My oldest child recently turned 4 years old. I’ve been thinking about her growth in life, and my own growth in observance. And this refrain from a Chicago song kept repeating in my head:
You’re the meaning in my life
you’re the inspiration.
You bring feeling to my life
you’re the inspiration.
Wanna have you near me
I wanna have you hear me sayin’:
No one needs you more than I need you.
Before we started having children, my wife and I had discussed how we would raise them. They would be raised keeping kosher, observing Shabbos, etc. At that time though, I was not observing a lot of those myself. It’s only after she was born that I was able to look at our family life using a different set of lenses. It certainly wasn’t an overnight process, but I started to see things that I realized would be sending her confusing messages. For example, on one trip to visit family, we stopped at a rest stop on the NJ Turnpike. My wife pulled out a sandwich she made at home that morning. I went in and bought a beef hot dog. Even though she was only about a year or so old at the time, it struck me that we couldn’t keep doing it this way, we’d be sending a mixed message. Eventually I went completely kosher. (I have a few things to say about that… hopefully my next write up.)
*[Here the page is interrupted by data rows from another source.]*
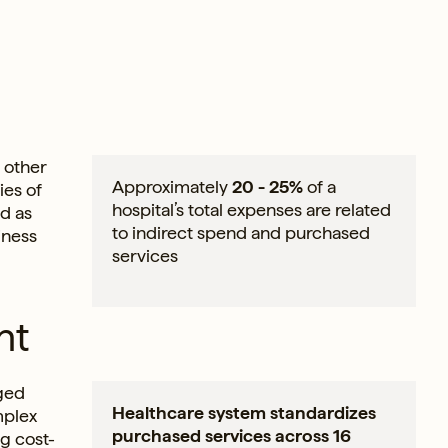
 other
Approximately
20 - 25%
of a
ies of
hospital’s total expenses are related
ed as
to indirect spend and purchased
iness
services
nt
aged
Healthcare system standardizes
mplex
purchased services across 16
ng cost-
I also used to use the computer and turn on the TV on Shabbos (usually putting in an “Einstein” kids’ DVD to keep her occupied for a little while). However, the same thing struck me, eventually she would learn that these types of activities are not supposed to occur on Shabbos, and question my doing so. I phased this out, and eventually became Shomer Shabbos myself. Soon after this (when she was two), she started attending a pre-school at our local Chabad. It suddenly felt like she was rocketing ahead of me. She wanted to start saying brachas (when she remembered), saying the Shema at bedtime (with me helping her remember the words), etc. Sometimes I feel like I’m racing to keep up with her. There are things we learn together. For example, I never got the hand washing prayer quite memorized, I used to have to check to make sure I got the words right. Then she wanted to say it and I had to learn and do it word by word with her so she would get it right (otherwise she would wind up saying Motzi when washing, oops!) I still get excited watching her learn more and more. Now at her pre-school (and camp) they bake challos on Fridays to bring home. When I do Motzi over the big challos, and distribute the pieces, she then wants to divide up her little challah, and share that with the family as well.
My growth isn’t entirely because of her, nor because of my second daughter (now 2), not even because of my wife (who worries occasionally that I do things only because I think I *have* to do them for her, or for the kids). Rather it is because I realize the beauty of what I am raising in my kids, and I want to be a part of it too! Thus my kids truly are my inspiration. And I hope that never ends “’til the end of time.”